Nilita misma escribió sobre esta polémica que se daba en la Isla ese mismo año, poco antes de salir de excursión para Europa. En un ensayo aparecido en El Mundo (19 de febrero de 1955), declara directamente: “Como en la mayoría de las polémicas ninguno de los bandos tiene la razón.” (Índice cultural, tomo 1, 145) El deslumbramiento ante la cultura europea que se evidencia en todo su libro de viaje parecería colocarla en el bando de los “occidentalistas”, pero la cita de James la distancia de esa posible identificación. Pero aquí, contrario a otros lugares de su libro, Nilita no cae en la trampa de la dicotomía entre el Nuevo y el Viejo Mundo. Razonable, aristotélica, comedida, conocedora de las serias discusiones de carácter americanistas que se daban en América Latina, especialmente en México, ideas que tenían como uno de sus centros la obra de Alfonso Reyes, Nilita acepta la lección europea pero se declara americana y americanista. Por ello, el aparentemente descartable librito sobre su único viaje a Europa sirve para entender mejor el ambiente intelectual boricua y latinoamericano de la década de 1950. Es un librito mucho más revelador e importante de lo que a primera instancia parece ser.
Hoy leo Impresiones de un viaje como parte de esas polémicas intelectuales de tanta importancia en el momento en que apareció el libro. Pero no fue así en 1967 cuando el texto cayó por azar en mis manos. Entonces –y aun ahora– sabía que poseía un tesorito bibliográfico, un texto más de mi modelo, maestra y mentora.
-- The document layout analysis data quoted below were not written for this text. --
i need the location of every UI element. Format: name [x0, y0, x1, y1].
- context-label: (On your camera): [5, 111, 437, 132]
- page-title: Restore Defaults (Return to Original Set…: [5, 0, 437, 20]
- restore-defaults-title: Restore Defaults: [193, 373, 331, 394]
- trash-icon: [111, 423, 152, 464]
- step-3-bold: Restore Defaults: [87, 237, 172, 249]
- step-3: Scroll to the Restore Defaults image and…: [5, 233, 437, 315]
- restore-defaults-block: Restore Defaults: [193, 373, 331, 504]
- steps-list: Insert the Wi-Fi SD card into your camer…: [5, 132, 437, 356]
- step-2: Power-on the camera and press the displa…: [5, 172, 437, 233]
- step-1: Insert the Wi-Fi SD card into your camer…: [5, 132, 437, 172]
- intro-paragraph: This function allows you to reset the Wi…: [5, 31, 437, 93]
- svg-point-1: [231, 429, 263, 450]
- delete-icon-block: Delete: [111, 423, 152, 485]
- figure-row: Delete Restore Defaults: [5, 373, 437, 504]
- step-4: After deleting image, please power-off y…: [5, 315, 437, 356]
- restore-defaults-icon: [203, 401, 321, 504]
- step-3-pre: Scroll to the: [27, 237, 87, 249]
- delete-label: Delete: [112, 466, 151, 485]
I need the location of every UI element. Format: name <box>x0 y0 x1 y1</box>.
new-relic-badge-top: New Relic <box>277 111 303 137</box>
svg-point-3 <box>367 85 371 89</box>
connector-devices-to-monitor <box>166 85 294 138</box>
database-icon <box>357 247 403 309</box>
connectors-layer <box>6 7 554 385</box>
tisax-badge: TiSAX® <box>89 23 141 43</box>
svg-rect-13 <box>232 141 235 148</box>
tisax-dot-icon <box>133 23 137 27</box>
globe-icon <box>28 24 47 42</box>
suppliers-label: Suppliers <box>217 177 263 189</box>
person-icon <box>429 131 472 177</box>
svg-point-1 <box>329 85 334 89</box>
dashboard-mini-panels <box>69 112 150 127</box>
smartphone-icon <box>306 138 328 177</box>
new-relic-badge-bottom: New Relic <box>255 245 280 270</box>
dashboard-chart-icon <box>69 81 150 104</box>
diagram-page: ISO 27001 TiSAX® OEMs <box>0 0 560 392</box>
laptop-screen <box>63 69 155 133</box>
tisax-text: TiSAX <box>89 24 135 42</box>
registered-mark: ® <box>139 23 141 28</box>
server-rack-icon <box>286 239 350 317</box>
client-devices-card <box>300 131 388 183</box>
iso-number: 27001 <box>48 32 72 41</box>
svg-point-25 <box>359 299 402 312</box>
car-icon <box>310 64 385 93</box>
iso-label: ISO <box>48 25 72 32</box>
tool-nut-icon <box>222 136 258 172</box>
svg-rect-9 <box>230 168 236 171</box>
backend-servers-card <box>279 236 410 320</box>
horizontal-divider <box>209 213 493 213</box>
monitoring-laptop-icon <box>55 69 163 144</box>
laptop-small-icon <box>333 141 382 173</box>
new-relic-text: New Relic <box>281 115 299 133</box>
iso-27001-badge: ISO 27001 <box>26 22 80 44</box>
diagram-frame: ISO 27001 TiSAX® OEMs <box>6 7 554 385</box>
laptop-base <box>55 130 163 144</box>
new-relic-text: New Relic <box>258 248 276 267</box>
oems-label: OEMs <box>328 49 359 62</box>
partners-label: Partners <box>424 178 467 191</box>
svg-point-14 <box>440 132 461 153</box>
Pero entonces, cuando no podía soñar con un viaje a Europa, con ningún otro viaje que no fuera el de Cataño a San Juan, el libro me servía de boleto para ese entonces imposible viaje al Viejo Mundo. Por ello, en esos años, aunque físicamente sólo viajara de Cataño a Río Piedras, me paseé con Nilita por las salas del Louvre, del Uffizzi y por las del Prado también, mientras leía su libro y les decía a mis amigos, convencido yo mismo de que era así, que no me gustaba viajar.